In HCV-HIV coinfected patients treated with PegIFNα and ribavirin, SVR is associated with IL28B rs8099917 polymorphism. HCV treatment-induced neutropenia and thrombocytopenia are associated with SOCS3 rs4969170 polymorphism.
这是一项安全性和疗效的遗传药理学研究,对之前进行的一项随机试验进行了分析,该试验比较了聚乙二醇干扰素 α(pegIFNα)2a 与 2b 联合利巴韦林治疗 HCV-HIV 合并感染患者 48 周的疗效,这些患者的治疗方法是治疗丙型肝炎病毒感染。

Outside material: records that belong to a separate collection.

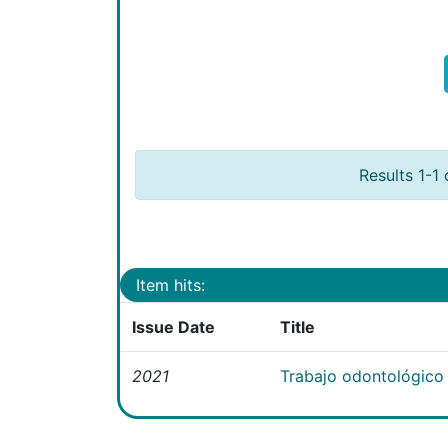
Results 1-1 
Item hits:
Issue Date
Title
2021
Trabajo odontológico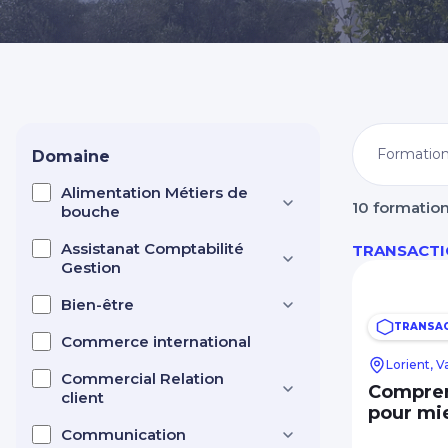
Nos centres dans CCI Formation 
Domaine
Alimentation Métiers de
10 formatio
bouche
Assistanat Comptabilité
TRANSACTI
Gestion
Bien-être
TRANSAC
Commerce international
Lorient, 
Commercial Relation
Compren
client
pour mi
Communication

研究组由 99 名患者(疗效遗传药理学亚研究)和 114 名患者(安全性遗传药理学亚研究)组成。评估了以下候选基因 IL28B、IL6、IL10、TNFα、IFNγ、CCL5、MxA、OAS1、SOCS3、CTLA4 和 ITPA 的多态性。使用Sequenom iPLEX-Gold (一种单碱基延伸聚合酶链反应)进行基因分型。疗效终点评估包括:快速、早期和持续病毒学应答(RVR、EVR 和 SVR,分别)。安全性终点评估包括:贫血、中性粒细胞减少、血小板减少、流感样综合征、胃肠道紊乱和抑郁。使用卡方检验、学生 T 检验、Mann-Whitney U 检验和逻辑回归进行统计分析。
就疗效而言,IL28B 和 CTLA4 基因多态性与 RVR 相关(两者比较 p<0.05)。然而,只有 IL28B 基因的多态性与 SVR 相关(p=0.004)。在多变量分析中,唯一与 SVR 相关的基因是 IL28B(OR 2.61,95%CI 1.2-5.6,p=0.01)。关于安全性,流感样综合征或抑郁与所研究的遗传变异之间没有显著关联。胃肠道紊乱与 ITPA 基因多态性相关(p=0.04)。贫血与 OAS1 和 CTLA4 基因多态性相关(p=0.049 和 p=0.045),中性粒细胞减少和血小板减少与 SOCS3 基因多态性相关(p=0.02 和 p=0.002)。在多变量分析中,SOCS3 基因多态性与中性粒细胞减少(OR 0.26,95%CI 0.09-0.75,p=0.01)和血小板减少(OR 0.07,95%CI 0.008-0.57,p=0.01)的相关性仍然显著。
在接受聚乙二醇干扰素 α和利巴韦林治疗的 HCV-HIV 合并感染患者中,SVR 与 IL28B rs8099917 多态性相关。HCV 治疗诱导的中性粒细胞减少和血小板减少与 SOCS3 rs4969170 多态性相关。